Military physical training programs across the Joint services are potential beneficiaries of this product.  Likely end users of the metabolic sensor are the Armed Forces Wellness Centers (AFWC), which provide programs and services that improve and sustain health, performance, and readiness of military personnel.  The AFWC staff are active users of sophisticated wearable metabolic monitoring systems, but have a clear need for more cost-effective, accurate, and easy-to-use indirect calorimeter systems.  Another example of where metabolic sensor systems could be used by the DoD is in support of the US Army’s Holistic Health and Fitness (H2F) program.

 

Armed Forces Wellness Centers:

https://phc.amedd.army.mil/topics/healthyliving/al/Pages/ArmyWellnessCenters.aspx

US Army’s Holistic Health and Fitness (H2F) program:

https://usacimt.tradoc.army.mil/ACFTGuidance.html

 

REFERENCES:

Wei Y et al., “Prevalence and Costs of Chronic Conditions in the VA Health Care System,” Medical Care Research and Review, vol. 60, supp. 3, 2003, pp. 146S–167S, available at https://pubmed.ncbi.nlm.nih.gov/15095551/
Centers for Disease Control and Prevention, "National Diabetes Statistics Report website", 29 June 2022, available at https://www.cdc.gov/diabetes/data/statistics-report/index.html
Thomas DT et al., American College of Sports Medicine Joint Position Statement.
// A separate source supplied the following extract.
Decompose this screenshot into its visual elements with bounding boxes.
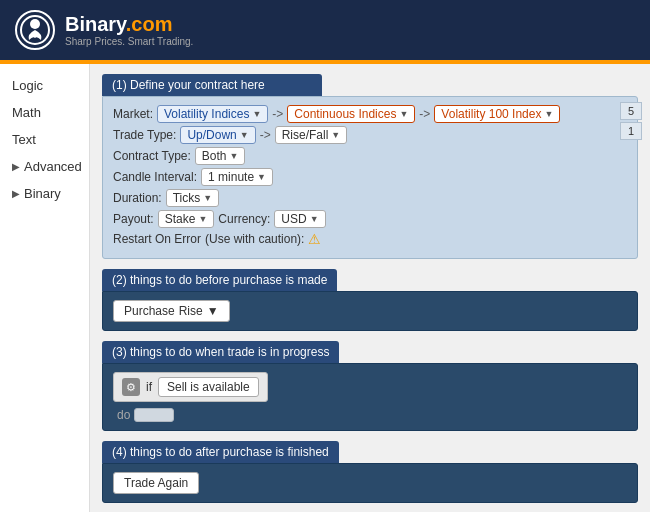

Nutrition and Athletic Performance. Med Sci Sports Exerc. 2016 Mar;48(3):543-68. doi: 10.1249/MSS.0000000000000852. Erratum in: Med Sci Sports Exerc. 2017 Jan;49(1):222. PMID: 26891166, available at https://pubmed.ncbi.nlm.nih.gov/26891166/
Zeevi D, et al.. Personalized Nutrition by Prediction of Glycemic Responses. Cell. 2015 Nov 19;163(5):1079-1094. doi: 10.1016/j.cell.2015.11.001. PMID: 26590418, available at https://pubmed.ncbi.nlm.nih.gov/26590418/
Army falls short of recruiting goals, in large part due to obesity, poor physical fitness. https://www.military.com/daily-news/2023/05/02/we-are-going-fall-short-army-will-miss- its-recruiting-goal-year.html/amp

 

KEYWORDS: Metabolic energy expenditure, indirect calorimetry, personal metabolic sensor, metabolic health, diet, exercise, aerobic fitness, body fat management.